RE: Confusion about composition

From: Kent Karlsson (kentk@cs.chalmers.se)
Date: Wed Jan 14 2004 - 09:09:02 EST

  • Next message: Tom Gewecke: "Re: New MS Mac Office and Unicode?"

    [trying to catch up on *some* of the e-mails here...]

    François Yergeau wrote:

    > This little-known fact (along with the better-known fact that not all
    > non-zero-ccc-characters do take part in existing precomposed
    > characters) has
    > prompted the W3C's Character Model spec to define "composing
    > characters", a
    > concept somewhat distinct from Unicode's combining
    > characters. Appendix C
    > at
    ....
    > contains the definition as well as a list of the characters with
    > ccc=0 that do take part in existing compositions; U+102E is there, of
    > course, as well as the above-mentionned Hangul plus some others.

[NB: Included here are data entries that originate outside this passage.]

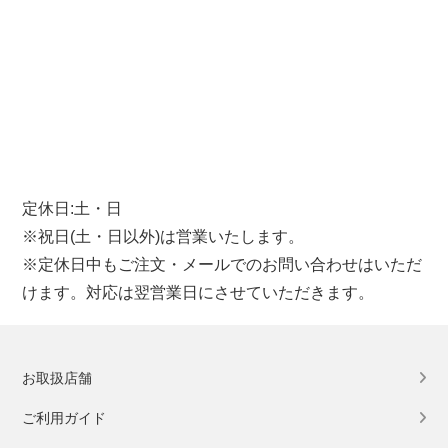
定休日:土・日
※祝日(土・日以外)は営業いたします。
※定休日中もご注文・メールでのお問い合わせはいただ
けます。対応は翌営業日にさせていただきます。
お取扱店舗
ご利用ガイド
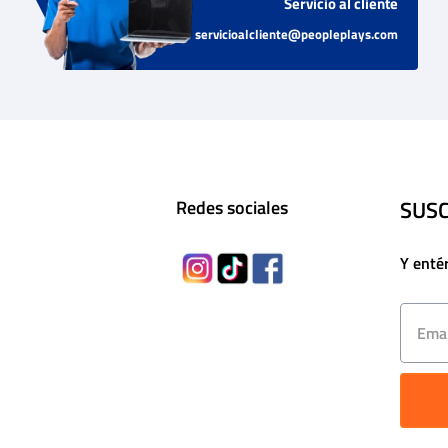
Servicio al cliente
servicioalcliente@peopleplays.com
SUSC
Redes sociales
Y enté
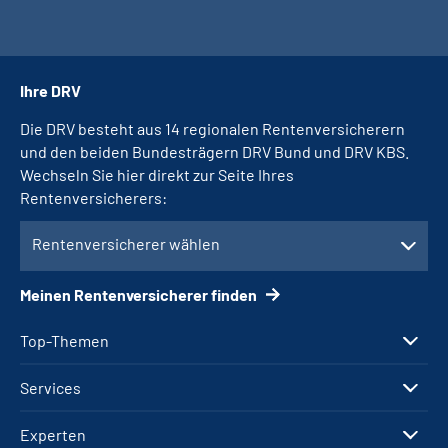
Ihre DRV
Die DRV besteht aus 14 regionalen Rentenversicherern
und den beiden Bundesträgern DRV Bund und DRV KBS.
Wechseln Sie hier direkt zur Seite Ihres
Rentenversicherers:
Rentenversicherer wählen
Meinen Rentenversicherer finden
Top-Themen
Services
Experten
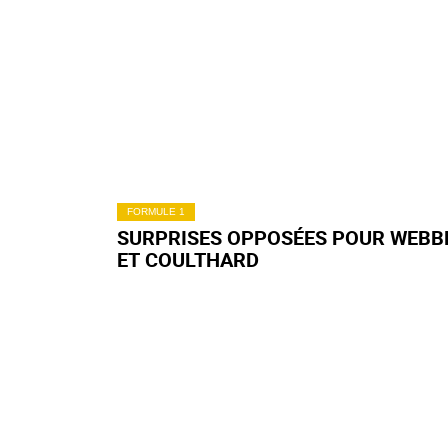
FORMULE 1
SURPRISES OPPOSÉES POUR WEBB
ET COULTHARD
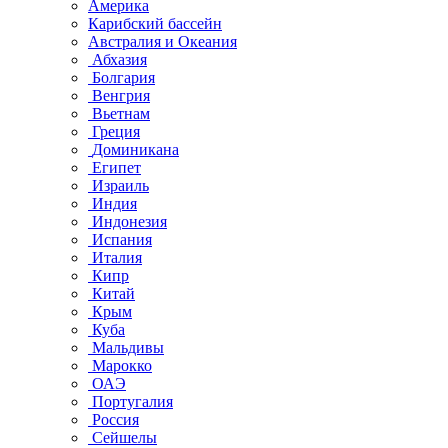
Америка
Карибский бассейн
Австралия и Океания
Абхазия
Болгария
Венгрия
Вьетнам
Греция
Доминикана
Египет
Израиль
Индия
Индонезия
Испания
Италия
Кипр
Китай
Крым
Куба
Мальдивы
Марокко
ОАЭ
Португалия
Россия
Сейшелы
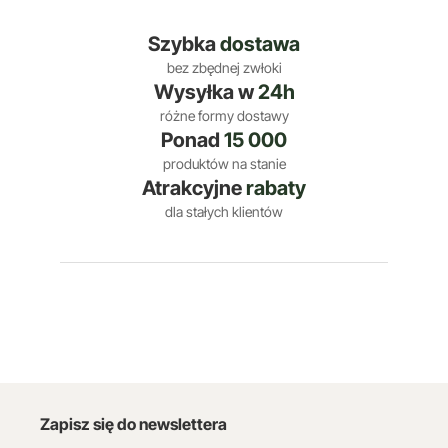
Szybka
dostawa
bez zbędnej zwłoki
Wysyłka w
24h
różne formy dostawy
Ponad
15 000
produktów na stanie
Atrakcyjne
rabaty
dla stałych klientów
Zapisz się do newslettera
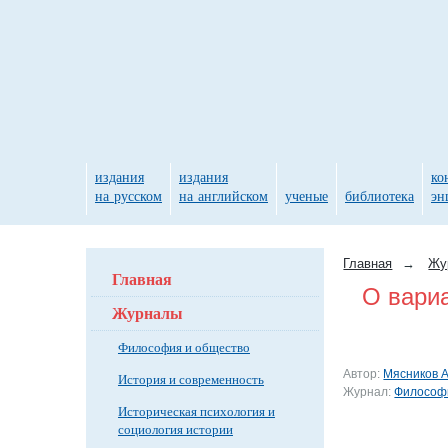
издания
издания
ко
на русском
на английском
ученые
библиотека
эн
Главная
→
Жу
Главная
О вари
Журналы
Философия и общество
Автор:
Мясников А.
История и современность
Журнал:
Философи
Историческая психология и
социология истории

    Hmm, Hangul. Now, the composition rules for Hangul ARE special.
    That's why it's not just the case that V and T Jamos are combining,
    and all the rest of Hangul characters just regular non-combining.
    ALL of the L, V, T, LV, and LVT Hangul characters are CONJOINING.
    E.g. an L followed by an LVT is a SINGLE Hangul syllable. The notion
    of "composing characters" in that appendix C misses that point,
    and goes back to an old proposed (but never in Unicode) model
    where there where just the Ls, Vs, and Ts, with the latter two
    combining, and L T V V T would be a single Hangul syllable.
    Unfortunately, that is plain wrong in the adopted model for Hangul.
    However, L L V V T *is* a single Hangul syllable, so is L LV T T, and
    LVT T, and ... Indeed, an L LVT (e.g.) may normalise to (another) LVT.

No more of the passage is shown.